8 Once the front triangle is brazed up and cooled off, I soak it in a water tank to dissolve the flux. While that soaks I move on to working on the chainstays and dropouts. The 953 dropouts are shaped a little differently than most forged dropouts. The tabs are the exact size of the ends of the chain and seat stays. So rather than slot the stays as if traditionally done, I choose to file the tabs on the dropouts slightly to fit inside the stays. The pictures to the left below shows the chainstay tab filed and ready to go. Once they’re flied and sanded up, I sand the inside and out of the chainstays and flux everything up (center below). With the chainstay held vertically in the vise, I braze the joint with 50N silver to fill up the gaps. Shown below to the right is the finished braze ready to be filed and sanded.

9 After brazing both dropouts to the chainstays, I soak off the flux and then sand in the scallops. These are a little tricky as one slip and really ruin the look. Once the scallops are in both sides, I sand aroudn the diameter of the stays to clean up an residual silver.

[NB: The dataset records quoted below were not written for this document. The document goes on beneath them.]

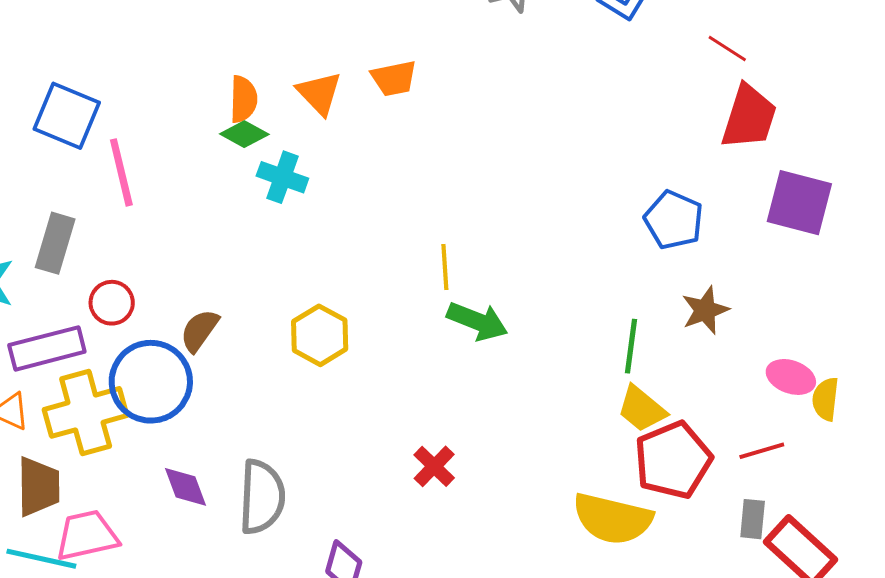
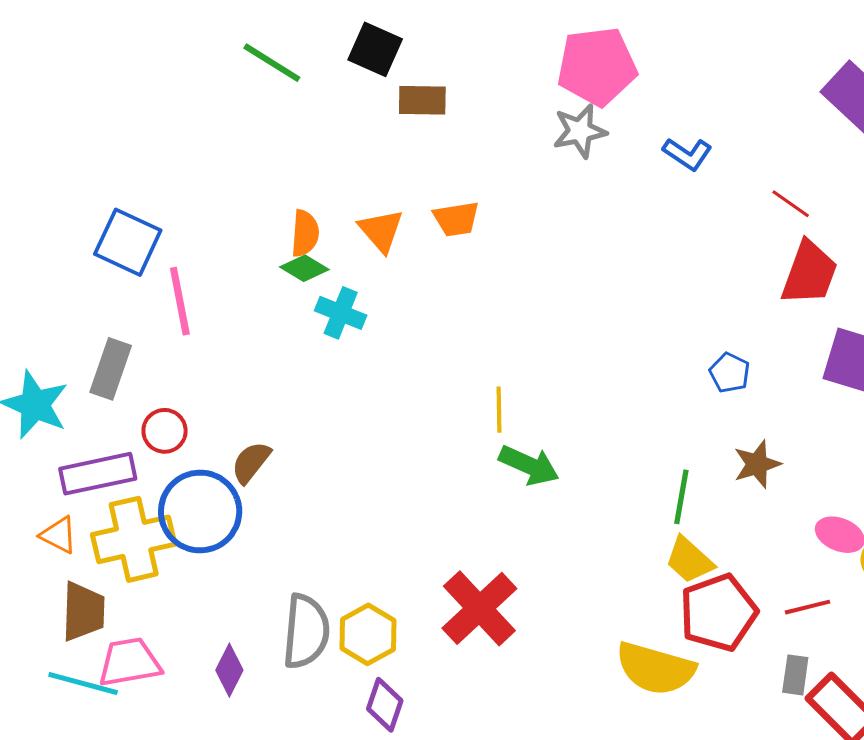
blue pentagon: (674, 220) -> (730, 373), size x0.7
yellow hexagon: (320, 335) -> (368, 634), moved
red cross: (434, 466) -> (479, 608), size x1.8
purple diamond: (186, 487) -> (229, 670), moved, turned 45

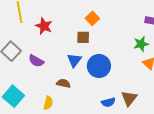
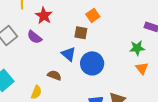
blue triangle: (74, 60) -> (69, 54), turned -35
purple semicircle: (36, 61) -> (35, 37), moved

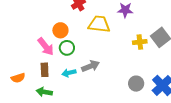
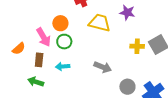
gray arrow: (91, 66) -> (103, 67), moved, turned 36
orange semicircle: (18, 78) -> (19, 49), moved, turned -32

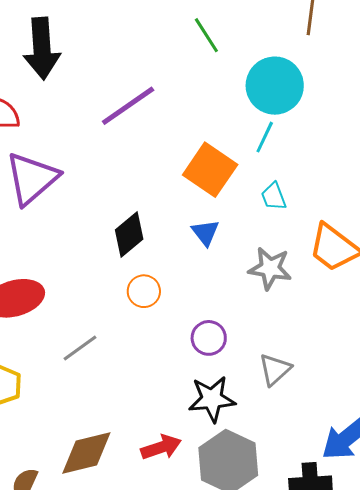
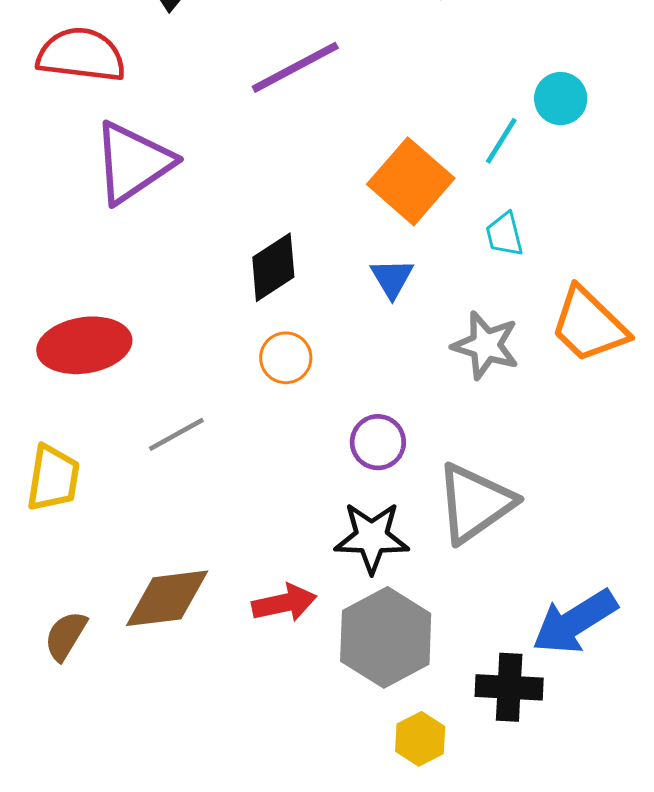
cyan circle: (275, 86) -> (561, 99), moved, size x0.6
gray triangle: (275, 369) -> (475, 503), size x1.6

10 Once the dropouts are all cleaned up and the flux is all soaked off the front triangle it’s time to attach the chainstay. Another problematic aspect of 953 is the shape of the chainstays. They’re ovalized, but not consistently and not that smoothly (compared to most 4130 stays). They have a fairly sharp point at the top and bottom and don’t fit the sockets on the BB shell very well. I have to do quite a bit of filing and sanding to the sockets to make them work and I still end up with gaps at the corners (as shown below left). For this reason I have to braze these with 50N silver to help fill those gaps as there isn’t much I can do to reshape the sockets that much. Once those are brazed in place I move onto the seatstays. They’re fitted up to the dropouts in the same manner as the chainstays, but the seat- lug end is a bit different. On this particular frame I decided to do a fastback style stay with a hidden binder. To do this I turn a solid section of 316 stainless steel rod down to fit exactly inside the top end of the seat-stay, then I braze that into the stay. From there, I miter up the stays as I would any other fastback.

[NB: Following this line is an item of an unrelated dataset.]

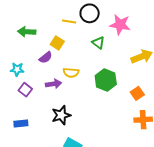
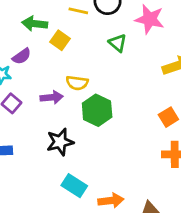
green arrow: (27, 32) -> (35, 24), moved
purple semicircle: (46, 58) -> (22, 56), moved
green hexagon: (106, 80) -> (97, 110), moved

11 Once both seatstays are mitered perfectly symmetric, I clean and flux them up and braze them to the seatlug. This is tricky as the seatlug is brazed with the same silver as the stays, so I need to be very careful not to melt out any of the silver filler between the lug and the main tubes while attaching the stays. In the picture to the left, I have marked where the stainless rod is brazed inside the tube, so I know where to bore the binder bolt hole. Also note, the stays overlap the seatpost slot opening. I plan on beveling the inside of both stays when I cut the slot.

12 Now that the seatstays are attached, I soak them off and give them a quick blast with the sandblaster and move the frame back to the mill. I cut the seatpost slot and the bevel on the inside of the seatstays at the same time on my horizontal mill with an abrasive wheel (below left). After that I hand file the bottom of the slot to make it round and prevent any future cracking. Than I move the frame to the vertical mill to machine the binder bolt hole. I start by drilling a 13/64” hole all the way through both stays perfectly perpendicular to the plane of the main triangle. Then I go and bore the driveside seatstay hole to ¼” and finally counterbore that hole to recess the bolt head. Finally I tap the threads on the non-driveside seatstay hole.